Charles Napier Hemy, Waiting (1895)
Waiting to See, Robert A Sieczkiewicz
Stretching the eye as far as it could watch,
Where the sea and the sky meld into none,
And all to be seen is a mere gray blotch,
Then comes the end of the earth; it is gone.
Waiting, impossible for heart to task,
Still there is demanding work to be done.
Smile to be worn is but a flimsy mask,
Fearful of the solemn bell to beckon.
The shadows run long, time to be ready.
Six days a week this is the constant drill.
Shortly to learn, the nerves must be steady,
For it is now we are told of God’s will.
Stress has left my chest with the boat in sight,
Though the sun will soon set my heart is bright.
Wheat Fields, Jacob van Ruisdael (c. 1670)
More Friend than Foe, Robert A. Sieczkiewicz
Looking out to the sky you caught my eye,
Ominous for sure, you’re not at all shy.
Not the least caring if I live or die,
A very dangerous craft you do ply.
Be it your desire you can start a fire,
At the moment next cause it to expire.
Or in a single flash devour any spire,
And I for one will not provoke your ire.
All rather feel the gentler side of you.
You helping with our gardens to renew,
Not much caring if it be impromptu,
And pray your help will always continue.
Angering clouds can be distasteful pain,
But to wish departure would be insane.
Romantic Landscape, Robert Duncanson (c. 1860)
Romantic Landscape, Robert A Sieczkiewicz
Walking slowly in a familiar place,
The softness of green was nary a trace.
All around me flew at a hurried pace.
Unable to find a familiar face.
The hazy sky above was but a slice.
Gray tall buildings on each side made a vise.
Windows all brimming trying to entice.
Be assured this is not my paradise.
My soul hungers for a place more pleasing,
A land where clear water brooks are babbling,
Hills of lush green grass forever rolling,
And the big blue sky is never hiding.
In this tarred world is more than meets the eye,
Soon without sadness be saying goodbye.
Theodore Robinson, By the River (1887)
By the River, Robert A. Sieczkiewicz
When I am fully grown what will I be?
Am I destined to be strong as this tree?
Of a mind in knowing that I am free?
And to hold strong passionate faith in Thee?
To be free as the river flowing by,
As the many birds that travel the sky.
This very request Thou should not deny,
For through baptism Thy support I rely.
Need to be free to follow in Thy name,
To let my heart be Thy eternal flame.
The young heart that Thou so early did claim,
Make me ready Thy holy words to proclaim.
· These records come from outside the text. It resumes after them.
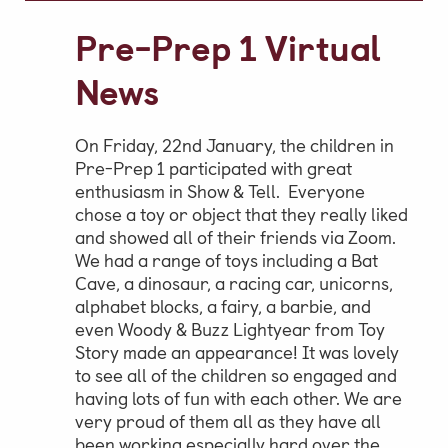
Video Gallery
Pre-Prep 1 Virtual
Photo Gallery
News
Job Vacancies at Castle Park
On Friday, 22nd January, the children in
Pre-Prep 1 participated with great
enthusiasm in Show & Tell. Everyone
Admissions & Contact
chose a toy or object that they really liked
School Office
and showed all of their friends via Zoom.
We had a range of toys including a Bat
Admissions
Cave, a dinosaur, a racing car, unicorns,
Visits & Open Mornings
alphabet blocks, a fairy, a barbie, and
even Woody & Buzz Lightyear from Toy
Academic Performance, Whole
Story made an appearance! It was lovely
School Evaluation & Leaver
to see all of the children so engaged and
having lots of fun with each other. We are
Destinations
very proud of them all as they have all
School Fees
been working especially hard over the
To make me pure of heart and strong of mind,
So in my heart Thy name will be enshrined.
Hovhannes Aivazasky, The Ninth Wave (1850)
The Ninth Wave, Robert A. Sieczkiewicz
What’s the reason we made it through the night?
We’re but a few of many on the crew,
Surviving grasp of the waves awesome might.
Was it simply fate, our time was not due?
Casting eyes about at each man’s station,
There be many levels from rich to poor.
Wondering if a common faith bastion,
Had a strange feeling but could not be sure.
In distant sky did appear a white light,
Thought it the sun but did not see its eye.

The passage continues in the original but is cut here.